I like Terry Gross a lot more than Leonard Lopate -- are you kidding me? Leonard Lopate is just so… he’s the worst -- I don’t know where he lives, but to me -- my wife agrees with me so I know I’m right -- he’s the very personification of the pretentious knee-jerk liberal, uninformed upper west side type of pseudo-intelligentsia; when you listen to him interview somebody, it’s pretty obvious that most of the time he has no idea of what he’s talking about, or he has no way of actually engaging the person in a conversation that becomes more and more robust. It seems like he’s just reading off questions from a note card, and he doesn’t know how to pursue a line of inquiry. He interviewed Pat Buchanan a couple of years ago, and that’s when I realized he was a total hack, but Pat Buchanan, although ideologically I think he’s a maniac, Buchanan is smart and he’s fast and he can put together an argument. And Lopate held Buchanan in such obvious disdain, and he was so condescending towards him as if by just virtue of Buchanan’s ideas that there was no reason to take him seriously. It almost let Lopate assume that he’s smarter then Buchanan because of what he, Lopate, believes. Pat Buchanan walked all over Leonard Lopate, and Lopate almost didn’t even realize it. And I really like Brian Lehrer. Do you know Brian Lehrer?
(Note: Brian Lehrer is a radio host at the same station.)
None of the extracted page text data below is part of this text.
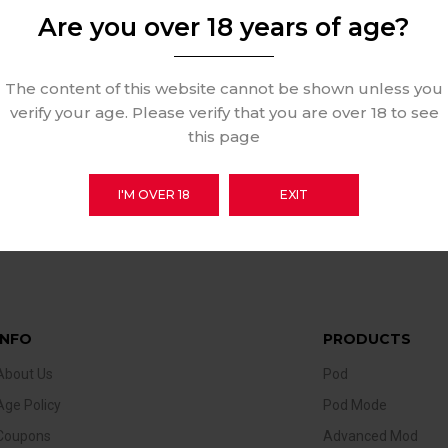
Are you over 18 years of age?
The content of this website cannot be shown unless you
verify your age. Please verify that you are over 18 to see
this page
I'M OVER 18
EXIT
INFO
PRODUCTS
About Us
Pod
Age Policy
Pod Mode
Coupons
Advanced Mod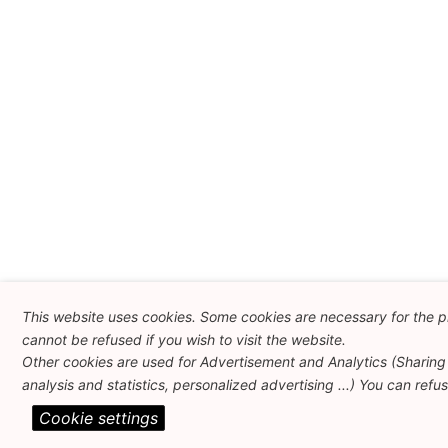
This website uses cookies. Some cookies are necessary for the p
cannot be refused if you wish to visit the website.
Other cookies are used for Advertisement and Analytics (Sharing 
analysis and statistics, personalized advertising ...) You can refu
Cookie settings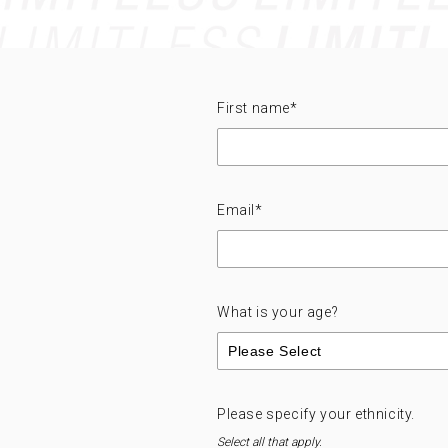
First name
*
Email
*
What is your age?
Please specify your ethnicity.
Select all that apply.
Yes, he comes on at 10 am.
I’ve become totally obsessed with him. I love him. He’s so great. I wish he was on 24 hours a day. I wish he was the mayor of New York. I love, fucking love that guy. And then I would be energized and jazzed after a great two hours of Brian Lehrer and then Leonard Lopate would come on. He’s so soporific and boring. Terry Gross is like a fucking Metallica concert compared to Leonard Lopate.